Introduce a new word to members by selecting the “word of the evening” and count how many times the “word of the evening” has been used.
Comment on the use or misuse of the English language. In addition to that, watch for unusual or picturesque words, imaginative use of language, and hesitations described as “ums and ahs”. It is a good idea to bring a dictionary.
Prior to the Meeting
Call your Chairperson to find the theme for the evening
Select a “word for the evening” and tie it to the theme if possible. Choose a word that can be used in the context of a Toastmasters meeting. Make sure the word is not too common, in order to expand your fellow Toastmasters’ vocabulary.

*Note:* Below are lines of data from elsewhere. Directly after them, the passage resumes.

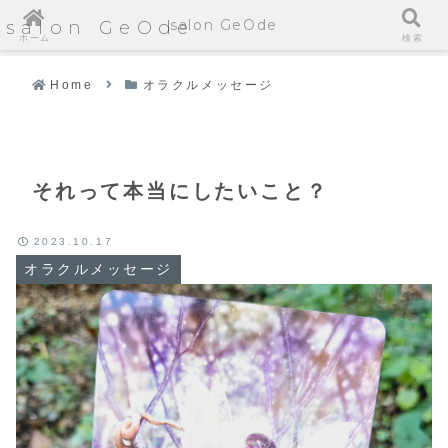
salon GeOde
salon GeOde
ホーム
検索
Home
オラクルメッセージ
それって本当にしたいこと？
2023.10.17
オラクルメッセージ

Write or type the word on a sheet of paper, in letters large enough to be seen from the back of the room.
Upon Arrival at the Meeting
Tape your visual aid on the lectern but fold it back so that it can’t be seen yet.
When introduced, explain the role of the Grammarian. Announce the “word of the evening” and ask the Chairperson to display the sheet at the front of the lectern. Define the word, specify whether it is a noun, adjective, verb, etc., use it in a sentence, and encourage anyone speaking during any part of the meeting to try to incorporate it into their speech.
When called by the General Evaluator, stand by your chair and give your report regarding the “word of the evening”. Mention ums and ahs. Try to offer the correct usage in every instance in which there was a misuse, instead of only explaining what was wrong. It is not necessary to name Toastmasters who make errors. Give special attention to GOOD use of the language.